- How to complete this task: Set down the data below without change, skipping the pictures it holds.
--- START ---
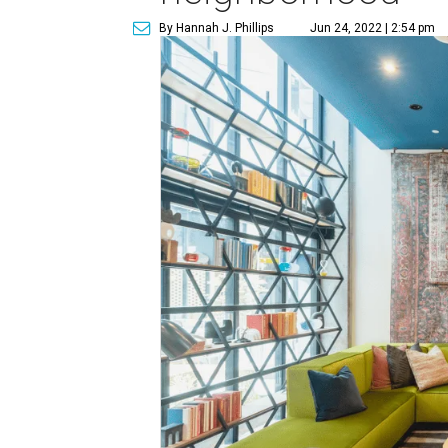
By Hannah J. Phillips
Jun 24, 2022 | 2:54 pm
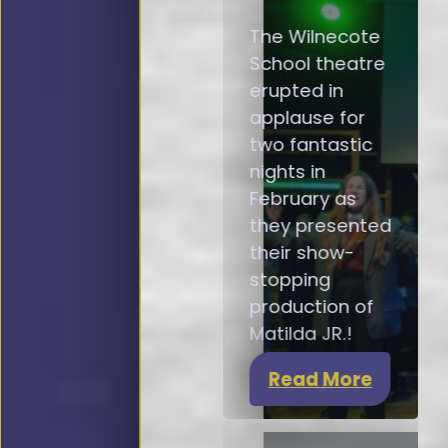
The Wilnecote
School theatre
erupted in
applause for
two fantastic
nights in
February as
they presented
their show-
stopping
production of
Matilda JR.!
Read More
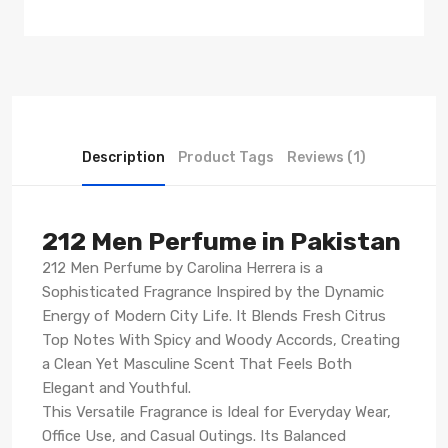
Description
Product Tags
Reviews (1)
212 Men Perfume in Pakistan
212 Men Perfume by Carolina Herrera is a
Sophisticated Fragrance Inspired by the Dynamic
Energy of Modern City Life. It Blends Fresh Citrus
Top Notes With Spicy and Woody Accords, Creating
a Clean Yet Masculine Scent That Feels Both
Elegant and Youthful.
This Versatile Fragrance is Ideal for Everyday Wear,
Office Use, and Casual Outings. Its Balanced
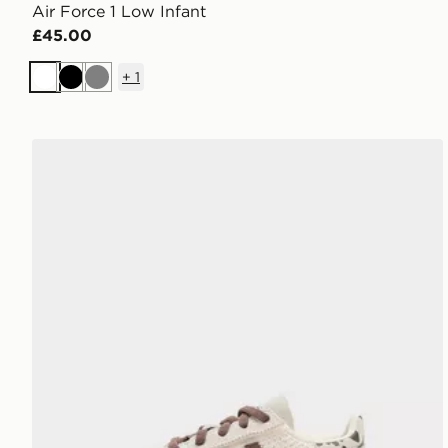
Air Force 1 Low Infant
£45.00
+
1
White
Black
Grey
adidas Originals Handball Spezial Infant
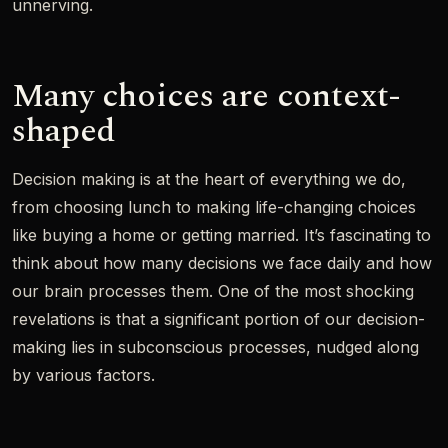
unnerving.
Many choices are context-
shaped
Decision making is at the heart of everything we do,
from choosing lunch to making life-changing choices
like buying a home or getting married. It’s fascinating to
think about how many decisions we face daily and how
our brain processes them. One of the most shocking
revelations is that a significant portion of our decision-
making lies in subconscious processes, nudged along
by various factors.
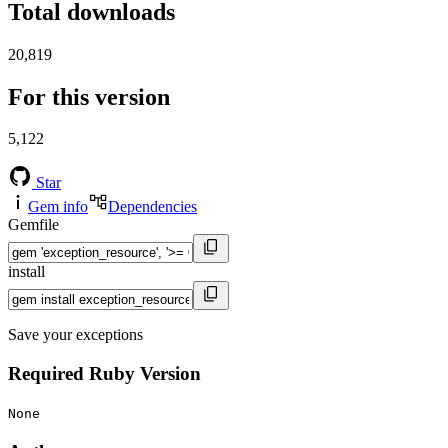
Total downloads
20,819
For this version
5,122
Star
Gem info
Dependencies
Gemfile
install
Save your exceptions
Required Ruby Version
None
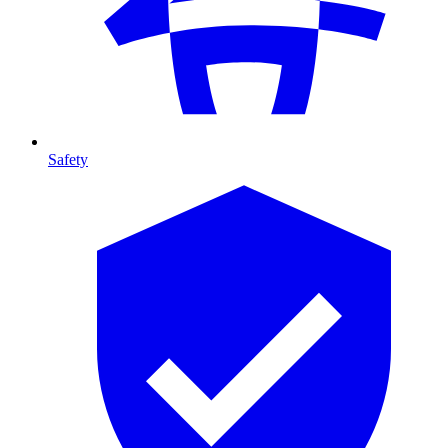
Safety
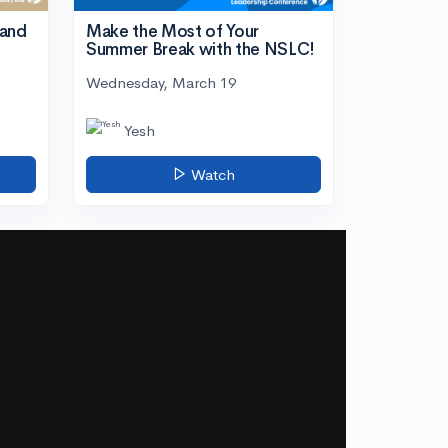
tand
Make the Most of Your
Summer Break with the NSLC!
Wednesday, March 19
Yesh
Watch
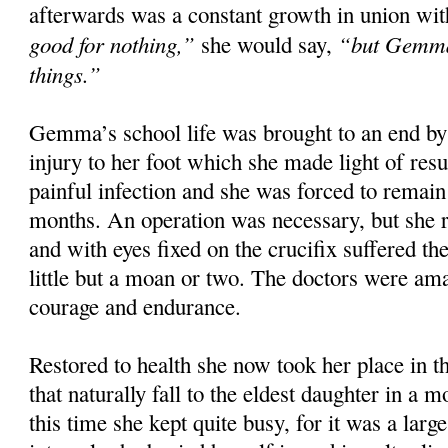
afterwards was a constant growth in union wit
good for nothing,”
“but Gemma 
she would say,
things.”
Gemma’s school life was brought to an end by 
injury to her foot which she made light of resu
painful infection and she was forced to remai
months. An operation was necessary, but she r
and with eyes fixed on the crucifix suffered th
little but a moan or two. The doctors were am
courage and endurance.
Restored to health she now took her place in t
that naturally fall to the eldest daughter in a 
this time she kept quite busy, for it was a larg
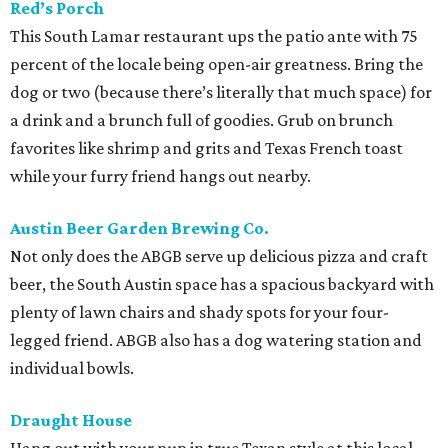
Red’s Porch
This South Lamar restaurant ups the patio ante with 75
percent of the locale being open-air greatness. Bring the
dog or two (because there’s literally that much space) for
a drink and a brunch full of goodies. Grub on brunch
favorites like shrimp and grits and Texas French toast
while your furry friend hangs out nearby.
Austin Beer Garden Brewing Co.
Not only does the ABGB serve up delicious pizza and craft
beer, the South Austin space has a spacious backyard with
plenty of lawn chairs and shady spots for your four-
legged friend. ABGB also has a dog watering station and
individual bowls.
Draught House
--- END ---
- Exercise solution:
By Hannah J. Phillips
Jun 24, 2022 | 2:54 pm
The Wilnecote
School theatre
erupted in
applause for
two fantastic
nights in
February as
they presented
their show-
stopping
production of
Matilda JR.!
Read More
Description
Product Tags
Reviews (1)
212 Men Perfume in Pakistan
212 Men Perfume by Carolina Herrera is a
Sophisticated Fragrance Inspired by the Dynamic
Energy of Modern City Life. It Blends Fresh Citrus
Top Notes With Spicy and Woody Accords, Creating
a Clean Yet Masculine Scent That Feels Both
Elegant and Youthful.
This Versatile Fragrance is Ideal for Everyday Wear,
Office Use, and Casual Outings. Its Balanced
Air Force 1 Low Infant
£45.00
+
1
White
Black
Grey
adidas Originals Handball Spezial Infant
unnerving.
Many choices are context-
shaped
Decision making is at the heart of everything we do,
from choosing lunch to making life-changing choices
like buying a home or getting married. It’s fascinating to
think about how many decisions we face daily and how
our brain processes them. One of the most shocking
revelations is that a significant portion of our decision-
making lies in subconscious processes, nudged along
by various factors.
Total downloads
20,819
For this version
5,122
Star
Gem info
Dependencies
Gemfile
install
Save your exceptions
Required Ruby Version
None
Safety
tand
Make the Most of Your
Summer Break with the NSLC!
Wednesday, March 19
Yesh
Watch
afterwards was a constant growth in union wit
good for nothing,”
“but Gemma 
she would say,
things.”
Gemma’s school life was brought to an end by 
injury to her foot which she made light of resu
painful infection and she was forced to remai
months. An operation was necessary, but she r
and with eyes fixed on the crucifix suffered th
little but a moan or two. The doctors were am
courage and endurance.
Restored to health she now took her place in t
that naturally fall to the eldest daughter in a 
this time she kept quite busy, for it was a larg
Red’s Porch
This South Lamar restaurant ups the patio ante with 75
percent of the locale being open-air greatness. Bring the
dog or two (because there’s literally that much space) for
a drink and a brunch full of goodies. Grub on brunch
favorites like shrimp and grits and Texas French toast
while your furry friend hangs out nearby.
Austin Beer Garden Brewing Co.
Not only does the ABGB serve up delicious pizza and craft
beer, the South Austin space has a spacious backyard with
plenty of lawn chairs and shady spots for your four-
legged friend. ABGB also has a dog watering station and
individual bowls.
Draught House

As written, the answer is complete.